議論から見えてきた、リテールメディアの伸ばし方
望月:メディア化していかない背景には、メディア事業に携わった人材がメディア運営に関わっていないことが挙げられます。そのため、どのようにトラフィックを作るのか、どのようなコンテンツがあればいいのかという話になりにくく、とりあえず目先の広告収益を狙ってしまう。
それよりも人気商品のランキングやおすすめ商品を紹介するコンテンツなど、リテールメディアやアプリとして成立するものを用意するべきだと思います。
加えて、POSデータの活用法もリテールメディア活用を考える上では重要です。POSデータはオフラインで得られたものですが、それを広告IDやユーザーIDといったオンライン上のデータとつなぎこむことで、広告やコンテンツに接触したグループのうち購買にどれだけ貢献したかが見えてきます。もちろんデータの変換作業が必要になりますが、広告の効果がわかるようになるのは革命的だと思います。

簗島:ほとんどのメーカーはオフラインの売上が大きいので、とても知りたいデータですよね。小売としても明らかにしたいとは思っているはずですが、まだデータが統合できていないのが現状ですよね。
それだけ、リテールメディアの領域はチャレンジングでおもしろいとも言えます。お客様にどういう情報を届けてメディアを利用してもらうかを考えコンテンツや広告を展開することで、いい循環を回していけるので。
リテールメディアはターニングポイントに来ている
簗島:現状のリテールメディアがコンテンツより先に広告の視点で語られてしまうのはなぜだと思いますか。
望月:小売にとってWebサイトやアプリがコストとして見られてしまっていたのが大きな理由の一つです。
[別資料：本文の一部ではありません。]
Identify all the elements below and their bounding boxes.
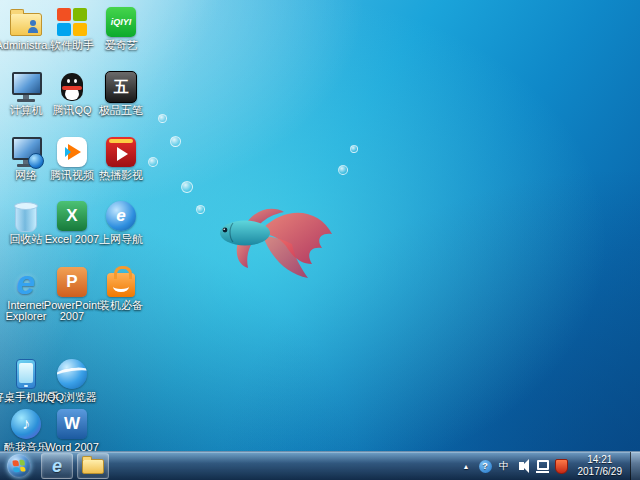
- music-note-glyph: ♪: [11, 409, 41, 439]
- icon-label: 爱奇艺: [88, 40, 154, 51]
- wubi-glyph: 五: [105, 71, 137, 103]
- excel-icon: X: [46, 200, 98, 232]
- icon-label: 上网导航: [88, 234, 154, 245]
- network-tray-icon[interactable]: [536, 458, 549, 474]
- taskbar-ie-button[interactable]: e: [41, 453, 73, 479]
- word-w-glyph: W: [57, 409, 87, 439]
- icon-label: 极品五笔: [88, 105, 154, 116]
- desktop-icon-hot-movies[interactable]: 热播影视: [95, 136, 147, 181]
- tile-red: [57, 8, 71, 21]
- shopping-bag-icon: [95, 266, 147, 298]
- desktop-icon-qq-browser[interactable]: QQ浏览器: [46, 358, 98, 403]
- desktop-icon-iqiyi[interactable]: iQIYI 爱奇艺: [95, 6, 147, 51]
- wubi-icon: 五: [95, 71, 147, 103]
- powerpoint-icon: P: [46, 266, 98, 298]
- monitor-shape: [10, 136, 42, 168]
- bubble: [170, 136, 181, 147]
- nav-e-glyph: e: [106, 201, 136, 231]
- folder-icon: [82, 459, 104, 474]
- desktop-icon-wubi-input[interactable]: 五 极品五笔: [95, 71, 147, 116]
- desktop-icon-powerpoint-2007[interactable]: P PowerPoint 2007: [46, 266, 98, 322]
- globe-shape: [57, 359, 87, 389]
- shield-icon: [555, 459, 568, 474]
- ppt-p-glyph: P: [57, 267, 87, 297]
- bubble: [338, 165, 348, 175]
- desktop-icon-web-navigation[interactable]: e 上网导航: [95, 200, 147, 245]
- stand: [17, 99, 35, 102]
- folder-shape: [10, 13, 42, 36]
- hidden-icons-button[interactable]: ▲: [460, 458, 473, 474]
- person-glyph: [28, 20, 38, 33]
- play-accent: [65, 147, 71, 157]
- iqiyi-icon: iQIYI: [95, 6, 147, 38]
- flag-green: [19, 459, 25, 465]
- start-button[interactable]: [7, 454, 31, 478]
- penguin-eyes: [67, 79, 70, 83]
- tile-green: [73, 8, 87, 21]
- user-folder-icon: [0, 6, 52, 38]
- betta-fish-image: [208, 190, 338, 290]
- bubble: [350, 145, 358, 153]
- desktop-wallpaper: Administra... 计算机 网络 回收站 e Internet Expl…: [0, 0, 640, 480]
- excel-x-glyph: X: [57, 201, 87, 231]
- computer-icon: [0, 71, 52, 103]
- clock-date: 2017/6/29: [578, 466, 623, 478]
- tile-yellow: [73, 23, 87, 36]
- hot-movies-icon: [95, 136, 147, 168]
- ie-icon: e: [52, 456, 62, 477]
- bubble: [158, 114, 167, 123]
- system-tray: ▲ ? 中: [460, 458, 573, 474]
- music-icon: ♪: [0, 408, 52, 440]
- ie-icon: e: [0, 266, 52, 298]
- taskbar: e ▲ ? 中 14:21 2017/6/29: [0, 451, 640, 480]
- flag-yellow: [20, 466, 26, 472]
- show-desktop-button[interactable]: [630, 452, 640, 480]
- play-triangle: [117, 147, 128, 161]
- speaker-icon: [519, 462, 524, 470]
- desktop-icon-essential-software[interactable]: 装机必备: [95, 266, 147, 311]
- input-method-tray-icon[interactable]: 中: [498, 458, 511, 474]
- clock-time: 14:21: [578, 454, 623, 466]
- tile-blue: [57, 23, 71, 36]
- bag-shape: [107, 273, 135, 297]
- monitor-shape: [10, 71, 42, 103]
- taskbar-explorer-button[interactable]: [77, 453, 109, 479]
- desktop-icon-word-2007[interactable]: W Word 2007: [46, 408, 98, 453]
- browser-globe-icon: [46, 358, 98, 390]
- globe-badge: [28, 153, 44, 169]
- security-tray-icon[interactable]: [555, 458, 568, 474]
- bubble: [181, 181, 193, 193]
- taskbar-clock[interactable]: 14:21 2017/6/29: [573, 454, 631, 478]
- question-icon: ?: [479, 460, 492, 473]
- icon-label: 装机必备: [88, 300, 154, 311]
- recycle-bin-icon: [0, 200, 52, 232]
- penguin-shape: [61, 73, 83, 101]
- bubble: [196, 205, 205, 214]
- qq-penguin-icon: [46, 71, 98, 103]
- help-tray-icon[interactable]: ?: [479, 458, 492, 474]
- bubble: [148, 157, 158, 167]
- play-box: [57, 137, 87, 167]
- phone-icon: [0, 358, 52, 390]
- flag-red: [12, 460, 18, 466]
- tiles-icon: [46, 6, 98, 38]
- color-tiles: [57, 8, 87, 36]
- word-icon: W: [46, 408, 98, 440]
- red-play-box: [106, 137, 136, 167]
- icon-label: QQ浏览器: [39, 392, 105, 403]
- windows-flag-icon: [12, 459, 25, 472]
- bin-shape: [15, 205, 37, 232]
- icon-label: 热播影视: [88, 170, 154, 181]
- volume-tray-icon[interactable]: [517, 458, 530, 474]
- ie-e-glyph: e: [11, 267, 41, 297]
- phone-shape: [16, 359, 36, 389]
- network-icon: [0, 136, 52, 168]
- network-icon: [536, 460, 549, 473]
- web-nav-icon: e: [95, 200, 147, 232]
- iqiyi-logo-glyph: iQIYI: [106, 7, 136, 37]
- screen: [12, 72, 42, 95]
- flag-blue: [13, 467, 19, 473]
- tencent-video-icon: [46, 136, 98, 168]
リテールメディアに対して人やお金を投資するという考え方がなく、海外では先行していたものの魅力が伝わっていませんでした。
リテールメディアというキーワードが出てきたことでその重要性が高まってきたわけですが、小売業のリテールメディア活用は今ターニングポイントに来ていると思います。これまで通りの運営で行くのか、コンテンツをきちんと用意して人が集まる運営をするのか。
簗島:データ活用の観点で見ても、コンテンツを用意して人が集まるメディアにするメリットは大きいです。現状小売企業が持っているPOSデータは魅力的である一方、インターネット広告の世界で言えばコンバージョンのデータがあるだけの状態です。
顧客のことを捉えるには、その手前のサイト来訪などファネルでいう認知から興味、関心、検討というアッパーファネルからミドルファネルまでの情報が必要であり、リテールメディアにはその情報を補完できる可能性があります。
また、POSデータを活用した広告では、元々見込み度の高いターゲットにしかアプローチできません。広告収益を増やしていくためにも、あらゆるコンテンツを用意することは重要です。